Others have sought to replace extinct species with latter-day equivalents to serve a similar “job” ecologically. Thus, nonnative tortoises are being introduced to Round Island in the Indian Ocean to stand in for extinct native tortoises.

When species are reintroduced into an area where they were found previously, conservationists frequently raid gene pools from elsewhere. Over recent decades red kites have been successfully reintroduced across parts of Britain using birds from Spain, Sweden and Germany, says Iain Yoxall, a wildlife ranger with the Forestry Commission in the northwest.

“Now the populations in southern Europe are in rapid decline, while ours is becoming a potential lifeline. In time we may see birds being taken from the UK,” he says.

Professor Ben Minteer is an ecological ethicist at Arizona State University. He says there’s a widely held philosophical objection to the very idea of human intervention. “The fact that ‘we’ are doing this rather than the populations themselves is sometimes regarded as another example of human arrogance toward wild species and the environment more generally,” he says.

Sometimes reintroductions can have an adverse effect on established species. Wolves were reintroduced to America’s Yellowstone national park to reduce the numbers of elk, which were damaging the forest. Nobody predicted the fall in coyote numbers — and probably few regret it.

Whatever conservationists do, Thomas points out, others will continue to move species for forestry, horticulture, agriculture, the pet trade and biomedical purposes, or by accident.

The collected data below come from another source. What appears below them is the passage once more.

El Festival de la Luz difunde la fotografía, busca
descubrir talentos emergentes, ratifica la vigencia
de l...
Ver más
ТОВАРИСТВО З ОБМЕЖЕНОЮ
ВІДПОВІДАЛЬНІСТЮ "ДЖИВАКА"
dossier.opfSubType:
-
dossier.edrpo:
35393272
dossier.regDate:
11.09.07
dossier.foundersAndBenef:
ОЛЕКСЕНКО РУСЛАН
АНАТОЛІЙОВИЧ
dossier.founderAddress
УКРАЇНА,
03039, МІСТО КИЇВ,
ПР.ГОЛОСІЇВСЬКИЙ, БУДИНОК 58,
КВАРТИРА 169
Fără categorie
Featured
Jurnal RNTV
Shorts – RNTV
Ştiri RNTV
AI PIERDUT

Indeed, some of us are moving endangered species to safety without even thinking about it, says Alastair Culham of Reading University. He gives the example of cyclamen species that grow wild in the Mediterranean but are likely to become extinct as conditions there get warmer and drier. “Human intervention has already started, albeit unintentionally, as cyclamen is becoming a common plant in many people’s gardens [here],” he says.

In time we may come to regard them as native. “Some of the rare poppies and cornflowers that are really threatened,” says Thomas, “almost certainly arrived here as arable weeds. They’re not native. I don’t see the logic in putting money into protecting species like that and not welcoming other international species.”

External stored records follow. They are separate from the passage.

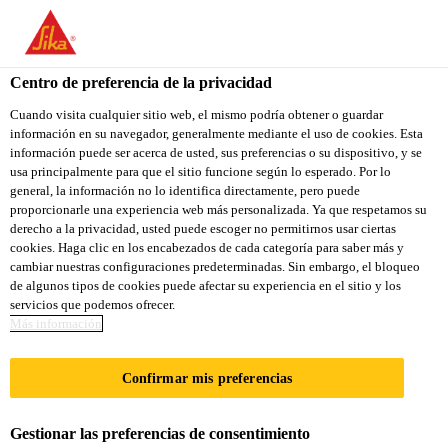
You are accessing "Sika Colombia", it seems you are accessing it
from "Estados Unidos". We have a dedicated website for your
country.
Centro de preferencia de la privacidad
TO
Cuando visita cualquier sitio web, el mismo podría obtener o guardar
STAY ON THE SIKA
SELECT A
información en su navegador, generalmente mediante el uso de cookies. Esta
SIKA
COLOMBIA WEBSITE
COUNTRY
información puede ser acerca de usted, sus preferencias o su dispositivo, y se
USA
usa principalmente para que el sitio funcione según lo esperado. Por lo
general, la información no lo identifica directamente, pero puede
proporcionarle una experiencia web más personalizada. Ya que respetamos su
Sika Colombia
derecho a la privacidad, usted puede escoger no permitirnos usar ciertas
cookies. Haga clic en los encabezados de cada categoría para saber más y
cambiar nuestras configuraciones predeterminadas. Sin embargo, el bloqueo
de algunos tipos de cookies puede afectar su experiencia en el sitio y los
servicios que podemos ofrecer.
STANDARD
Más información
CHARTERED
Confirmar mis preferencias
BANK
Gestionar las preferencias de consentimiento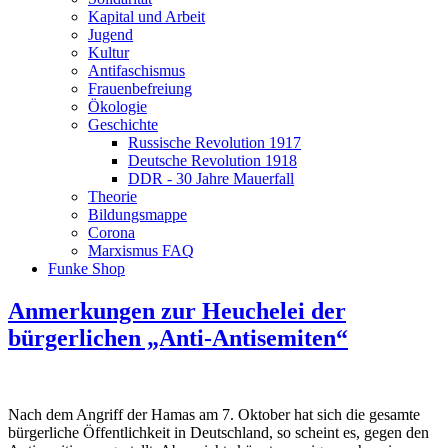
Kapital und Arbeit
Jugend
Kultur
Antifaschismus
Frauenbefreiung
Ökologie
Geschichte
Russische Revolution 1917
Deutsche Revolution 1918
DDR - 30 Jahre Mauerfall
Theorie
Bildungsmappe
Corona
Marxismus FAQ
Funke Shop
Anmerkungen zur Heuchelei der
bürgerlichen „Anti-Antisemiten“
Nach dem Angriff der Hamas am 7. Oktober hat sich die gesamte
bürgerliche Öffentlichkeit in Deutschland, so scheint es, gegen den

Take the rhododendron, reviled by woodland managers all over the country. “Most of what we have in Britain originates in the Spanish peninsula,” says Thomas. “The subspecies there is isolated in moist micro habitats and they’re expecting droughts. So it’s likely they will go extinct — and if it survives at all, it will be in the British Isles. It has been moved here and clearly likes it.

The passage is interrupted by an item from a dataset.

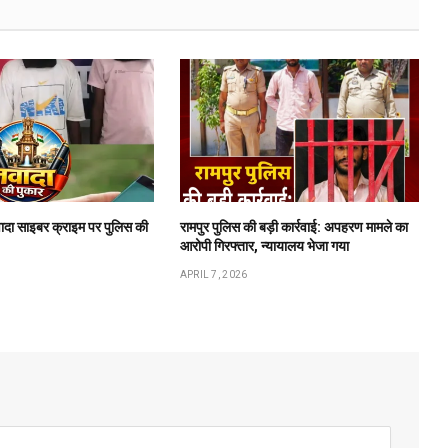
ादा साइबर क्राइम पर पुलिस की
रामपुर पुलिस की बड़ी कार्रवाई: अपहरण मामले का
आरोपी गिरफ्तार, न्यायालय भेजा गया
APRIL 7, 2026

“I think we just have to get used to it. If we regarded it as a native, we could enjoy it as one of our flowering glories.”

Most at risk:

Iberian lynx
The most endangered cat in the world, it lives in the Iberian peninsula. Its main prey, rabbit, is abundant in southern Britain.

Spanish imperial eagle
An extremely rare eagle native to Spain and Portugal. Also eats rabbit.

Provence chalkhill blue
A butterfly found in northern Spain, southern France and northern Italy. At serious risk of extinction from climate change. Its host plants already grow in southern England.

Iberian water beetles
Many of the 120 water beetle species native to the Iberian peninsula that live in streams in mountain ranges are under threat from increased droughts.

Pyrenean desman
Semi-aquatic insect-eating mammal that lives in streams in the Pyrenees. Could be suited to western Britain.